Having spent his early career at Valladolid in La Liga, Lugo in the Segunda División and Benfica B in the Portuguese Segunda Liga, he played most of it in the lower leagues of his country. He made 157 appearances and scored 36 goals in the Spanish third tier, in service of eight clubs.

==Club career==
===Valladolid===
Born in Mérida, Extremadura, Plá began his career with Real Valladolid's youth sides, and made his senior debut in 2010–11 for the B team in the Tercera División. On 20 August 2012, he appeared in his first official game with the main squad, playing the last four minutes in a 1–0 La Liga away win over Real Zaragoza, the first matchday of the season.

===Benfica===
Plá signed for S.L. Benfica in Portugal on 2 August 2013 in spite of being threatened by his former club, which later led to compensation as his link was not severed by mutual consent. He was assigned to the reserves and played his first match for them on the 26th, coming from the bench in the 81st minute of the Segunda Liga home fixture against Portimonense S.C. and scoring the final goal in a 3–0 victory.

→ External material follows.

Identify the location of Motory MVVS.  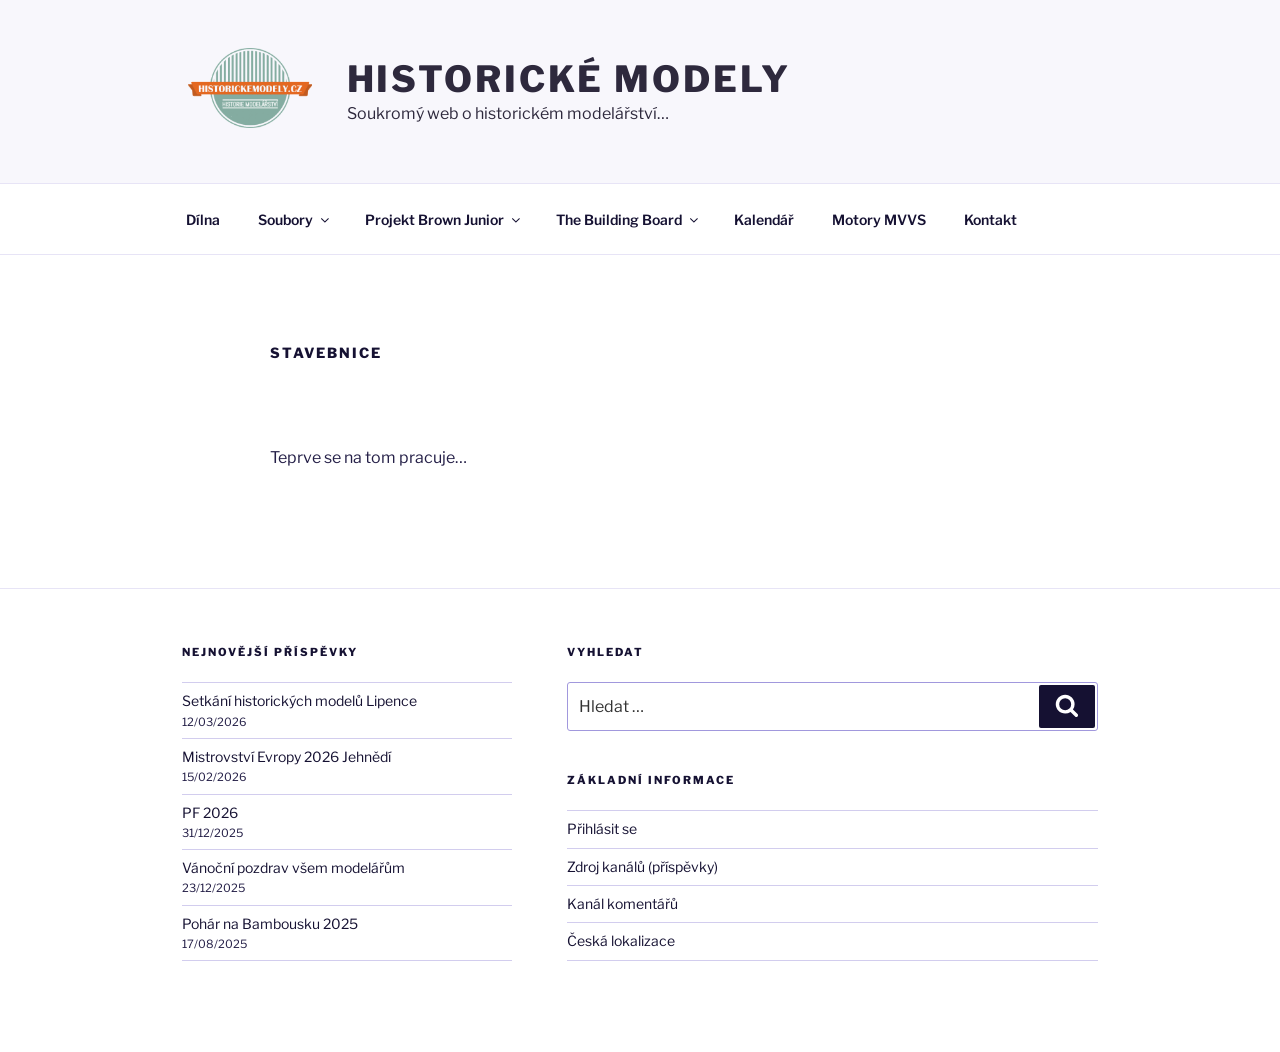 (879, 219).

On 30 August 2014, Plá was loaned to Segunda División's CD Lugo on a season-long deal. The following summer, he joined Segunda División B side Cádiz CF also on loan.

===Elche===
In the 2016 off-season, Plá was acquired by Mexican club Club Necaxa, but was immediately loaned back to CD Toledo of the Spanish third tier. He helped them to finish second in their group, and then signed for Elche CF of the same league in July 2017.

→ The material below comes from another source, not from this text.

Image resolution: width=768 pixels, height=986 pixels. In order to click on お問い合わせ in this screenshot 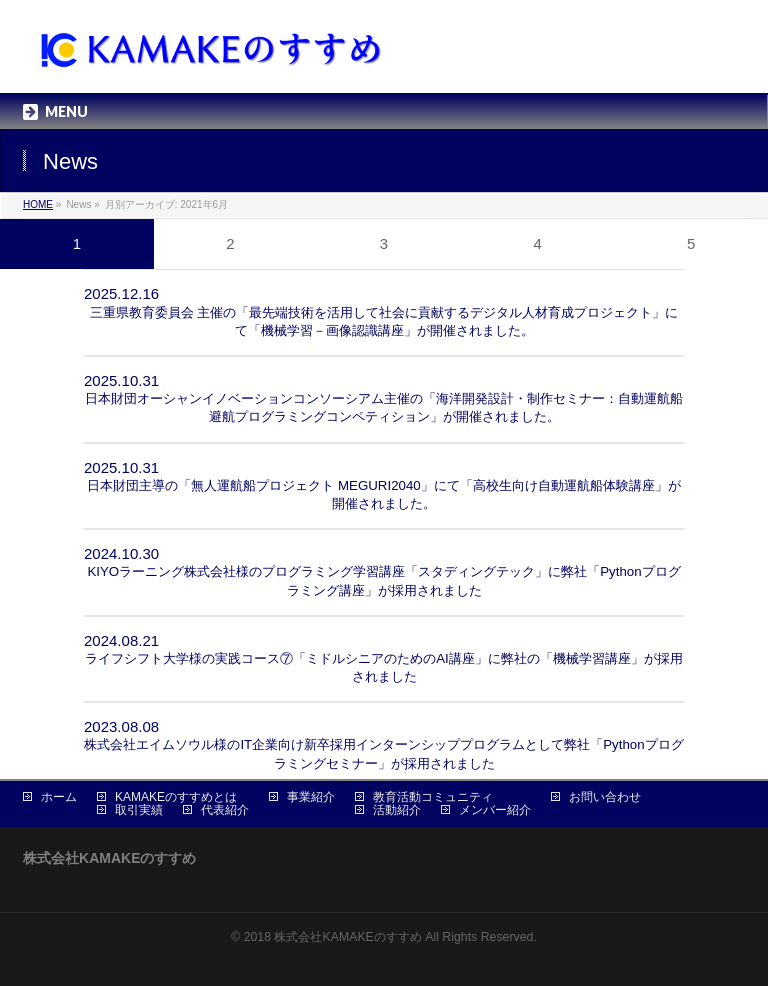 , I will do `click(605, 797)`. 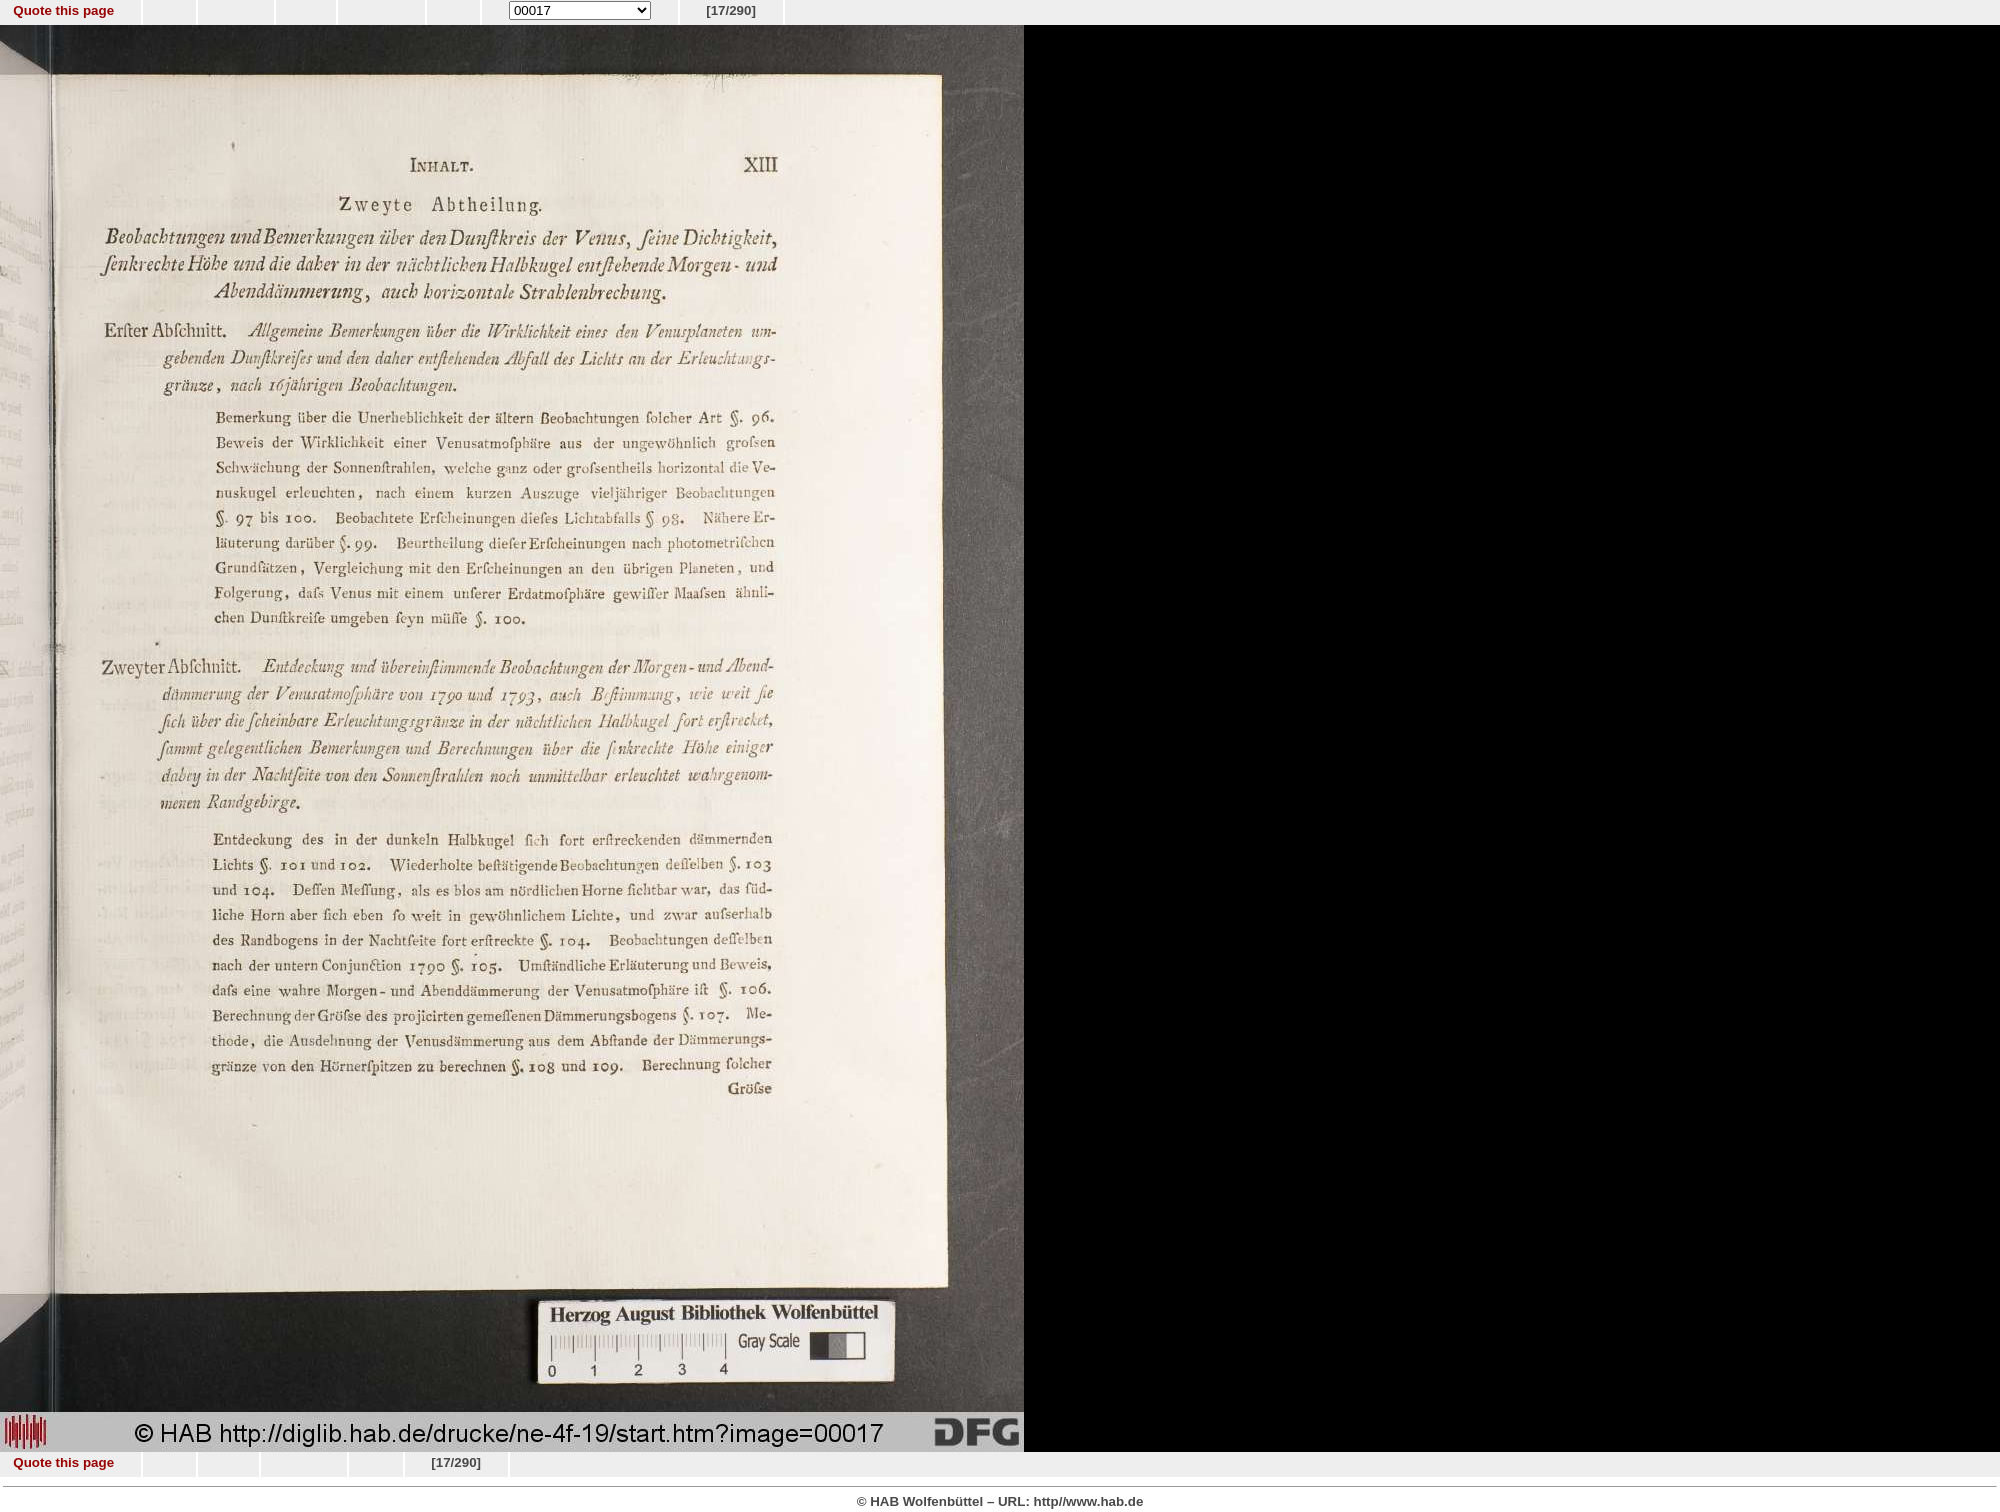  I want to click on Quote this page, so click(63, 10).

Plá contributed two goals in Elche's promotion campaign (five in all competitions), but spent the following season on loan at Recreativo de Huelva and Valencia CF Mestalla.

===Later career===
On 14 July 2019, Plá agreed to a two-year deal with Gimnàstic de Tarragona. He was unregistered from the main squad the following transfer window due to poor performances, and terminated his contract in March 2020.

In September 2020, Plá joined CD Guijuelo. His only season was marred by injury and resulted in a double relegation to the new Tercera Federación following a league restructuring.

Plá signed for his hometown side Mérida AD in the league above in June 2021. Including the Copa Federación, he scored 12 times in 34 total games as his first campaign at the Estadio Romano ended in promotion via the playoffs; his link was then extended for a second year.

Plá continued to compete in the lower leagues subsequently, with CP Cacereño and CF Talavera de la Reina. He moved abroad again on 12 August 2024, on a contract at Iraq Stars League club Al-Minaa SC.

On 9 January 2026, Plá returned to Spain, joining Primera Federación club CD Teruel.

On 31 August 2026, Plá joined Hong Kong Premier League club Eastern.